I suspect that unless we see some very strong economic data in the next month, something I definitely do not expect, we aren’t likely to see a major tapering effort until at least the end of the year.

I also think that situation could keep a lid on bond yields, at least in the short term. The chart below of the 10-Year Treasury Note yield ($TNX) clearly shows the move lower in yields, i.e. interest rates, since the Fed made its “no taper” announcement.

Meanwhile, stocks also have come back well off of their recent spike to new highs, as you can see in the chart below of the S&P 500 Index. The breakdown this morning below the psychologically significant 1,700 level is something to watch, as it could signal more downside in the days and weeks to come.
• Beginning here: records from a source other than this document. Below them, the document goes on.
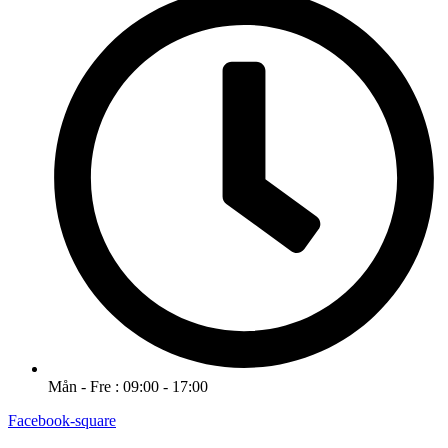
Mån - Fre : 09:00 - 17:00
Facebook-square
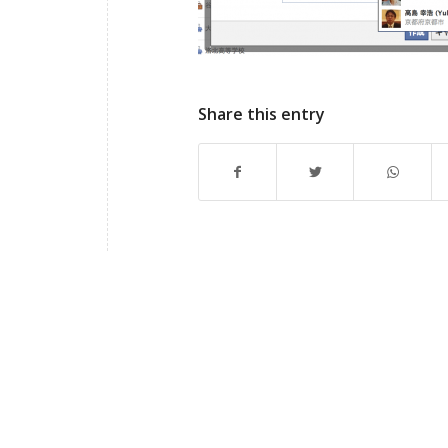
Share this entry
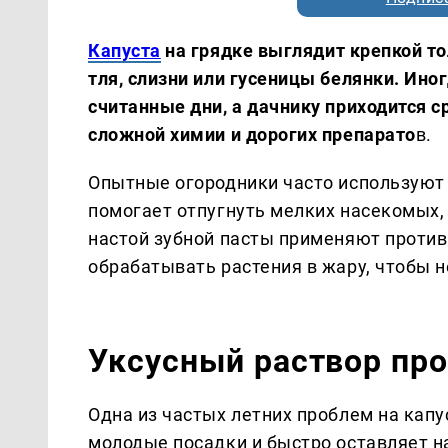
Капуста
на грядке выглядит крепкой тол
тля, слизни или гусеницы белянки. Ино
считанные дни, а дачнику приходится с
сложной химии и дорогих препарато
в.
Опытные огородники часто используют
помогает отпугнуть мелких насекомых,
настой зубной пасты применяют против
обрабатывать растения в жару, чтобы н
Уксусный раствор про
Одна из частых летних проблем на кап
молодые посадки и быстро оставляет н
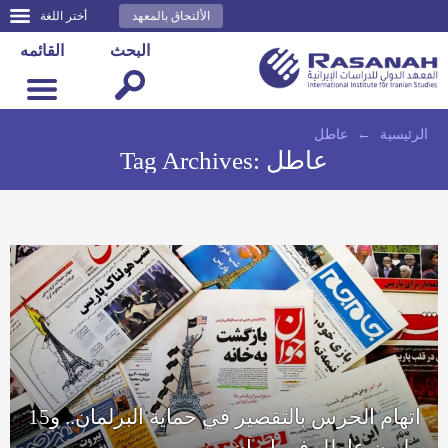
الألتحاق بالمعهد
أختر اللغة
البحث
القائمه
الرئيسية
←
عاطل
عاطل
Tag Archives:
اتهام الحرس بالتقصير في حماية البرلمان.. و15
مليون عاطل في إيران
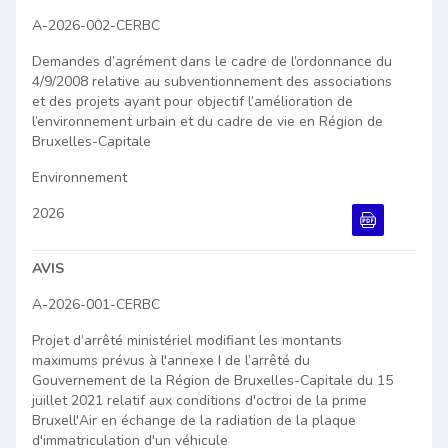
A-2026-002-CERBC
Demandes d’agrément dans le cadre de l’ordonnance du
4/9/2008 relative au subventionnement des associations
et des projets ayant pour objectif l’amélioration de
l’environnement urbain et du cadre de vie en Région de
Bruxelles-Capitale
Environnement
2026
Document PDF
AVIS
A-2026-001-CERBC
Projet d’arrêté ministériel modifiant les montants
maximums prévus à l'annexe I de l’arrêté du
Gouvernement de la Région de Bruxelles-Capitale du 15
juillet 2021 relatif aux conditions d'octroi de la prime
Bruxell'Air en échange de la radiation de la plaque
d'immatriculation d'un véhicule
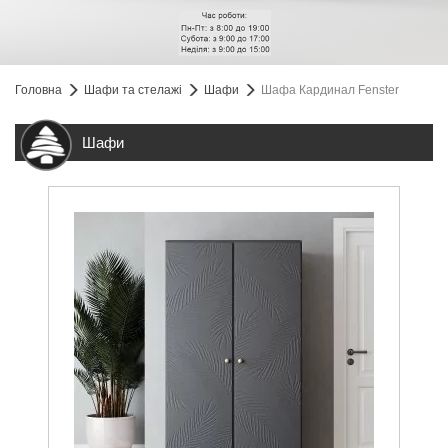
Головна
Шафи та стелажі
Шафи
Шафа Кардинал Fenster
Шафи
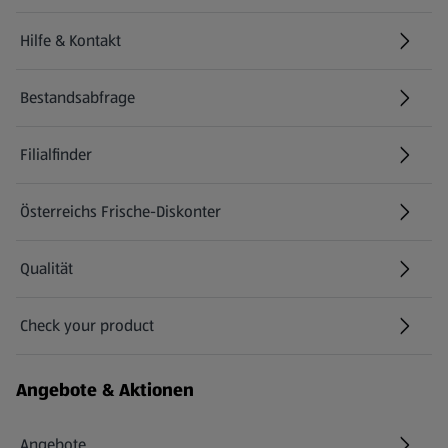
Hilfe & Kontakt
(öffnet in einem neuen Tab)
Bestandsabfrage
(öffnet in einem neuen Tab)
Filialfinder
Österreichs Frische-Diskonter
Qualität
Check your product
(öffnet in einem neuen Tab)
Angebote & Aktionen
Angebote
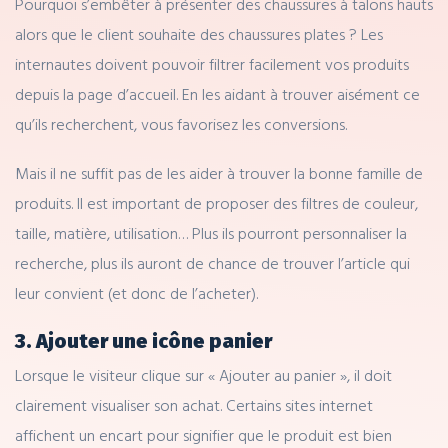
Pourquoi s’embêter à présenter des chaussures à talons hauts
alors que le client souhaite des chaussures plates ? Les
internautes doivent pouvoir filtrer facilement vos produits
depuis la page d’accueil. En les aidant à trouver aisément ce
qu’ils recherchent, vous favorisez les conversions.
Mais il ne suffit pas de les aider à trouver la bonne famille de
produits. Il est important de proposer des filtres de couleur,
taille, matière, utilisation… Plus ils pourront personnaliser la
recherche, plus ils auront de chance de trouver l’article qui
leur convient (et donc de l’acheter).
3. Ajouter une icône panier
Lorsque le visiteur clique sur « Ajouter au panier », il doit
clairement visualiser son achat. Certains sites internet
affichent un encart pour signifier que le produit est bien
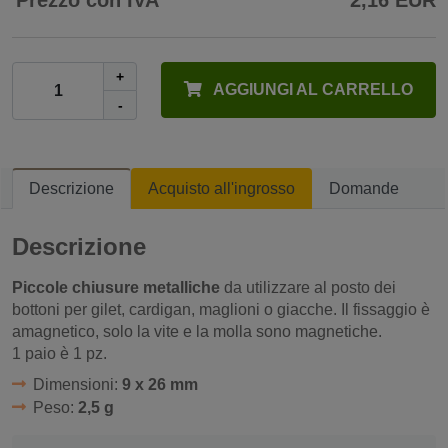
Prezzo con IVA
2,16 EUR
+
AGGIUNGI AL CARRELLO
-
Descrizione
Acquisto all'ingrosso
Domande
Descrizione
Piccole chiusure metalliche
da utilizzare al posto dei
bottoni per gilet, cardigan, maglioni o giacche. Il fissaggio è
amagnetico, solo la vite e la molla sono magnetiche.
1 paio è 1 pz.
Dimensioni:
9 x 26 mm
Peso:
2,5 g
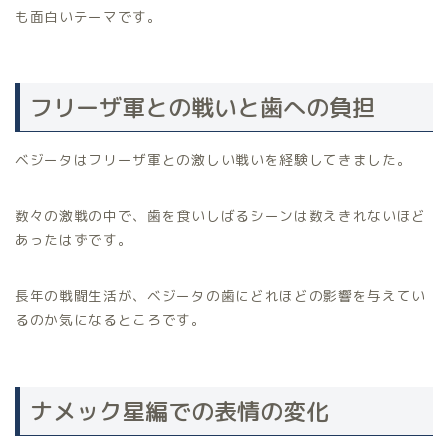
も面白いテーマです。
フリーザ軍との戦いと歯への負担
ベジータはフリーザ軍との激しい戦いを経験してきました。
数々の激戦の中で、歯を食いしばるシーンは数えきれないほど
あったはずです。
長年の戦闘生活が、ベジータの歯にどれほどの影響を与えてい
るのか気になるところです。
ナメック星編での表情の変化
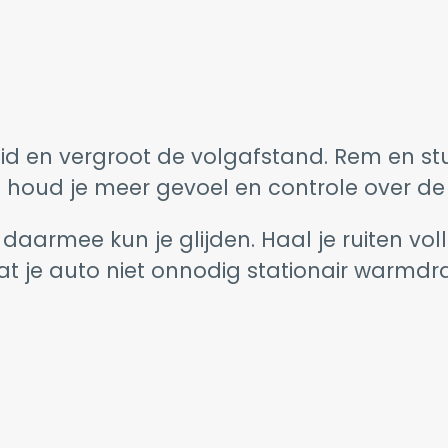
eid en vergroot de volgafstand. Rem en stuu
o houd je meer gevoel en controle over de
rmee kun je glijden. Haal je ruiten volledi
t je auto niet onnodig stationair warmdraa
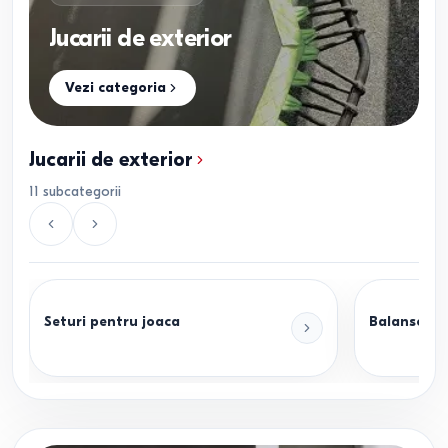
Jucarii de exterior
Vezi categoria
Jucarii de exterior
11
subcategorii
Seturi pentru joaca
Balansoare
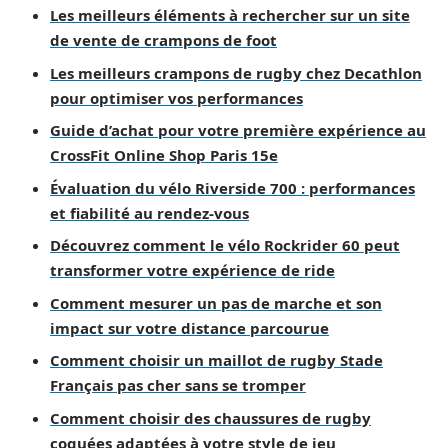
Les meilleurs éléments à rechercher sur un site
de vente de crampons de foot
Les meilleurs crampons de rugby chez Decathlon
pour optimiser vos performances
Guide d’achat pour votre première expérience au
CrossFit Online Shop Paris 15e
Évaluation du vélo Riverside 700 : performances
et fiabilité au rendez-vous
Découvrez comment le vélo Rockrider 60 peut
transformer votre expérience de ride
Comment mesurer un pas de marche et son
impact sur votre distance parcourue
Comment choisir un maillot de rugby Stade
Français pas cher sans se tromper
Comment choisir des chaussures de rugby
coquées adaptées à votre style de jeu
Now, if the Fed-engendered paralysis in the market — in terms of equity buyers stepping up and what is likely to happen next — wasn’t enough to make you nervous, then looking on the horizon at the pending debt-ceiling and government shutdown debate may get you really nervous.

The fight now is just getting heated about the funding of the federal government, ObamaCare and the lifting of the debt ceiling. I suspect the fight is going to get really ugly during the next several weeks. As such, we could be in for much more uncertainty, much more volatility and a whole lot of walls of worry that need to be climbed before the dust settles.